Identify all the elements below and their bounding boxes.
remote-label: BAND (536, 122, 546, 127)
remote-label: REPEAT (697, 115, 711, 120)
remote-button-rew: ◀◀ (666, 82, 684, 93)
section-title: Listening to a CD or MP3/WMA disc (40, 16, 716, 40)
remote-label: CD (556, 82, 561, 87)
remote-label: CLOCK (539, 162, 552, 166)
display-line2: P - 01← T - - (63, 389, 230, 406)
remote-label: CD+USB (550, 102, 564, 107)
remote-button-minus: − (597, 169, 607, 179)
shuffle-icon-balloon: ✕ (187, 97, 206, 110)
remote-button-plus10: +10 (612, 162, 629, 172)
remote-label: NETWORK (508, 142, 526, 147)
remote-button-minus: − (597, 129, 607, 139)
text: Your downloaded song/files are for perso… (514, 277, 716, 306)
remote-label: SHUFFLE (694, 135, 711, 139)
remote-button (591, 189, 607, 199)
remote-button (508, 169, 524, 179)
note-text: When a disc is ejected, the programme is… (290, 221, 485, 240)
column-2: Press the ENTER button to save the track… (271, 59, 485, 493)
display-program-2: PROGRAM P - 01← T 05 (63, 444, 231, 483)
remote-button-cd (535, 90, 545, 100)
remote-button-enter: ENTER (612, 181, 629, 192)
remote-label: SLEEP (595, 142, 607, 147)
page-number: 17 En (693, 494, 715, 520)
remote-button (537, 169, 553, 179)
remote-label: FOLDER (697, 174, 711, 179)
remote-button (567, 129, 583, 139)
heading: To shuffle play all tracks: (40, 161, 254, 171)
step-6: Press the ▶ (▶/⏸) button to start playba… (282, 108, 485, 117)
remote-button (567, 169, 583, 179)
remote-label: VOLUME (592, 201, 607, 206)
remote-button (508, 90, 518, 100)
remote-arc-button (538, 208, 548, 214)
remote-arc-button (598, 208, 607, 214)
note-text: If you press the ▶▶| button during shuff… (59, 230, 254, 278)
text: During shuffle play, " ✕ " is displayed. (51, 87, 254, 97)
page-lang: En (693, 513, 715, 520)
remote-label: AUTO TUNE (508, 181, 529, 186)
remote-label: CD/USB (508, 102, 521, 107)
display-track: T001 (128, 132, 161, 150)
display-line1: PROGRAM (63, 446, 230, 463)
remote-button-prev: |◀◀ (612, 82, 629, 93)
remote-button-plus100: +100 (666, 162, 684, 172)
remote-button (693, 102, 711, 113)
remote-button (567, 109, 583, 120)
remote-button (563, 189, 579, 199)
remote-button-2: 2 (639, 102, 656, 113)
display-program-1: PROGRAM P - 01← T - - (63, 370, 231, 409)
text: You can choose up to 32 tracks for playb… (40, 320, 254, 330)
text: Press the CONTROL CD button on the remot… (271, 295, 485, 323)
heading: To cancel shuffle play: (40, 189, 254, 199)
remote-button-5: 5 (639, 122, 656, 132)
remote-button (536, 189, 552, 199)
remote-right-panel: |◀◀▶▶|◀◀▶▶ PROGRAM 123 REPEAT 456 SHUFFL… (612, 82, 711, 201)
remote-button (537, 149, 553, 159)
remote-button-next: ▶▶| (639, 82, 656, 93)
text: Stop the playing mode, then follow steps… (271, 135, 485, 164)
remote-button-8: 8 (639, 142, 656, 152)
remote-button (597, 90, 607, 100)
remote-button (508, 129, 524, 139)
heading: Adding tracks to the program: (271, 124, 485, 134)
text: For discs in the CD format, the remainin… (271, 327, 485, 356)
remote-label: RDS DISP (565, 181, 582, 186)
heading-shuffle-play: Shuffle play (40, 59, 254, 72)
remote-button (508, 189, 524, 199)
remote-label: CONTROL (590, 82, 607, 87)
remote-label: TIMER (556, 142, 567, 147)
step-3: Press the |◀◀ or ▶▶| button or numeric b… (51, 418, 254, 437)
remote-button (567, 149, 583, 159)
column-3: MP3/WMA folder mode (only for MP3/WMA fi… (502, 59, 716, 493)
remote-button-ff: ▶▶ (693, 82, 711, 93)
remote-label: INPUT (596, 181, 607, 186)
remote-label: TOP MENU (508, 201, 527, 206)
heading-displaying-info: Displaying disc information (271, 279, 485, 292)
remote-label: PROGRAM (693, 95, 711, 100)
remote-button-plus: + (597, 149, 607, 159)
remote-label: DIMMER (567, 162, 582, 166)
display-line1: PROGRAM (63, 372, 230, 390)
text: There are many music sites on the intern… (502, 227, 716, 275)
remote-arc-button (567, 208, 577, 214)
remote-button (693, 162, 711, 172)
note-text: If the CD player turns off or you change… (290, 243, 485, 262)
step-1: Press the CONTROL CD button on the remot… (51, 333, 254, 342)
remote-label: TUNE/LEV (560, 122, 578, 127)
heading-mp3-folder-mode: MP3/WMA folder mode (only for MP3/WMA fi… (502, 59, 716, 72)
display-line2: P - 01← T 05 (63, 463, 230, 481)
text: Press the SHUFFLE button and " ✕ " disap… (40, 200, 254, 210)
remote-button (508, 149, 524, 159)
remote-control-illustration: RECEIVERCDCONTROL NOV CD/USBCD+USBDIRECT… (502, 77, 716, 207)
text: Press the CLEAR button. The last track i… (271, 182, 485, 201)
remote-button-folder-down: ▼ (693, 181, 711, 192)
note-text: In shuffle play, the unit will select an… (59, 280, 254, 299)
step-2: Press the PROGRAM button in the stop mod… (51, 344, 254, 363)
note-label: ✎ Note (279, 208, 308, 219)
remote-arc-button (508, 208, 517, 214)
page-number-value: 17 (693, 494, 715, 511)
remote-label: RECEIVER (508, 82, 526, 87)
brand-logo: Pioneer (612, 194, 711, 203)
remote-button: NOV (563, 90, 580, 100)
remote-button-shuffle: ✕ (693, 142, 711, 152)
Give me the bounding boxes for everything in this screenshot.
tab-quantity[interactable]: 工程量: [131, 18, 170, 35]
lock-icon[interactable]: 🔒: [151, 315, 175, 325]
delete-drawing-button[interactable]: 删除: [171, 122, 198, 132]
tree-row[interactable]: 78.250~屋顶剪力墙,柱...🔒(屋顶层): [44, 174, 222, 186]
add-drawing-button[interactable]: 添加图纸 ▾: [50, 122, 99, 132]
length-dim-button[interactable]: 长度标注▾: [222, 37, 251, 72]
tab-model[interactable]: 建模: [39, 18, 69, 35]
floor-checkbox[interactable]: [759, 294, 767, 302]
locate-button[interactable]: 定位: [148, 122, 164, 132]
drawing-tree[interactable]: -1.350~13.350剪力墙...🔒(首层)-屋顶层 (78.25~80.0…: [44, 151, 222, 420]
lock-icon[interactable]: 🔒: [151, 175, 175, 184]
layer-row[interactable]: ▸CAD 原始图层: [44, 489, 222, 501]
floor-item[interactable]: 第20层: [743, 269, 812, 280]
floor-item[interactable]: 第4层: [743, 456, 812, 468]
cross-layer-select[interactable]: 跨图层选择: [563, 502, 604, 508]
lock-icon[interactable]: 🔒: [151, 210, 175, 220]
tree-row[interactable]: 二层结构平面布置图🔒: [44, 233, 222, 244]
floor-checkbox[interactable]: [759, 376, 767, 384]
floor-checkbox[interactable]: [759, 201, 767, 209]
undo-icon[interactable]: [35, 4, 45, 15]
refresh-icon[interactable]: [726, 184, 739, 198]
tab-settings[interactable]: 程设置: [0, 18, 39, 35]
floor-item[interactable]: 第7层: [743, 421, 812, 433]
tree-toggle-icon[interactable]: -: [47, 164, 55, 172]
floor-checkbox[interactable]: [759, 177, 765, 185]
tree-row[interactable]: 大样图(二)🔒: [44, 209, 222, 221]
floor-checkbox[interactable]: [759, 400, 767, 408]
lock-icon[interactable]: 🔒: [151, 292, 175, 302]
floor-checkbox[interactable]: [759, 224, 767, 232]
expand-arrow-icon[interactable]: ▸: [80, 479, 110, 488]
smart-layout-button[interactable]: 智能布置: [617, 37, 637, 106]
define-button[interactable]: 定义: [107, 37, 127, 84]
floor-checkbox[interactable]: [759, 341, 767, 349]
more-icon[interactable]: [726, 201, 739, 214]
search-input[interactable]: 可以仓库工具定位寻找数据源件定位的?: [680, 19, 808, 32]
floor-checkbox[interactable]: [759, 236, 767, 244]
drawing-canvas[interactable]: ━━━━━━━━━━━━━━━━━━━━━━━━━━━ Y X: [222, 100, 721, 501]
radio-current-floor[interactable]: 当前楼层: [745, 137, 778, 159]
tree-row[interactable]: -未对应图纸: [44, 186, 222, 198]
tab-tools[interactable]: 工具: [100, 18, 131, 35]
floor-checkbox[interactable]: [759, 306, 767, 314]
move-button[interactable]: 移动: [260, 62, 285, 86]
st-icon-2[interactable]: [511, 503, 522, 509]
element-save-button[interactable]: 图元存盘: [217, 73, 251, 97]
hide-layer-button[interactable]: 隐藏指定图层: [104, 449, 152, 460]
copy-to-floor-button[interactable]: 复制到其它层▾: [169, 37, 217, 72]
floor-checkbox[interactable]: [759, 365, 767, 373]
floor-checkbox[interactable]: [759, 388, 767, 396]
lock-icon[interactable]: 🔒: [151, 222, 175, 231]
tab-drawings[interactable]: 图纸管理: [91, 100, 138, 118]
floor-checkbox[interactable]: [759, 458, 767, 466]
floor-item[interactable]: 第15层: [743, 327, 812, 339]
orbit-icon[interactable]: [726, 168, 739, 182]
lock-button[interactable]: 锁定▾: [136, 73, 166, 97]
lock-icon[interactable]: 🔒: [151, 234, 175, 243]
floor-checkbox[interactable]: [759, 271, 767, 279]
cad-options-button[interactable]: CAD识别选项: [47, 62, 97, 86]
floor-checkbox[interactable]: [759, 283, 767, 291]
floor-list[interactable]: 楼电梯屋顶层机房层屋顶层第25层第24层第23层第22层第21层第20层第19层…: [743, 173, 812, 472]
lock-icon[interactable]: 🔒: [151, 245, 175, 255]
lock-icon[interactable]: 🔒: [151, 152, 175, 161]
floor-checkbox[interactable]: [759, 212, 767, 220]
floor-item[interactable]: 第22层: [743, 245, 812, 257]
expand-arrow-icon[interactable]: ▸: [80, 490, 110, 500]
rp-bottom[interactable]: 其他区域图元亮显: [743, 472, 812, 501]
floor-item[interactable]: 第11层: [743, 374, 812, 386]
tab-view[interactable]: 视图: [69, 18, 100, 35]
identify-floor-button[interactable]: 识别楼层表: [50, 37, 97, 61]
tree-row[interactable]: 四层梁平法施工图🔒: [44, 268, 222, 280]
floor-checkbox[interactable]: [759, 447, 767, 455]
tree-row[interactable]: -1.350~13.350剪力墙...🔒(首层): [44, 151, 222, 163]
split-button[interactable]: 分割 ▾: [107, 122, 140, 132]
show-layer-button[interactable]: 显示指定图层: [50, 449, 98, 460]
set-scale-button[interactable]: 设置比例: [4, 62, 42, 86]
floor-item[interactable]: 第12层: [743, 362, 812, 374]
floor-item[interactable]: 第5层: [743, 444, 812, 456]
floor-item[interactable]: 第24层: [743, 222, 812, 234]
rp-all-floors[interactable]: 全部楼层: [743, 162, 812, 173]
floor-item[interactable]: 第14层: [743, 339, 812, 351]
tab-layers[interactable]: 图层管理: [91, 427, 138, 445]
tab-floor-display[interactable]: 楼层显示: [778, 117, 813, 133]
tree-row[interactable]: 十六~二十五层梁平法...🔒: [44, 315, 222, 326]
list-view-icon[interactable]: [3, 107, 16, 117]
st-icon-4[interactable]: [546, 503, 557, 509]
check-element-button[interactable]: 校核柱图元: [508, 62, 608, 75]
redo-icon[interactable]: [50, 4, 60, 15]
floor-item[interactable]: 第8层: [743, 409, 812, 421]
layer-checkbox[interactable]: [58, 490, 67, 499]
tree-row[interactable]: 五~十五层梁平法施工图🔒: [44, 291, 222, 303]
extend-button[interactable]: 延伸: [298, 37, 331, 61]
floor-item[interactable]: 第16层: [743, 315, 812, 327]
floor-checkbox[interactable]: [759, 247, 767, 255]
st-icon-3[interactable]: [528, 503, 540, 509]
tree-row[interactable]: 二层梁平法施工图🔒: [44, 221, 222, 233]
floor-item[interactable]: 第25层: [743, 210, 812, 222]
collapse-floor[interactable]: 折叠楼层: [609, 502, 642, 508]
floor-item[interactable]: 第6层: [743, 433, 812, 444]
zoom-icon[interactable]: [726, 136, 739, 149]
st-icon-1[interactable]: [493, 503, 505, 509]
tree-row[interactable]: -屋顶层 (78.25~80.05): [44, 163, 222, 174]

--------

Your answer must be a single number, the count of lines in the data that hold the string "tracks".

▶ Task solution
3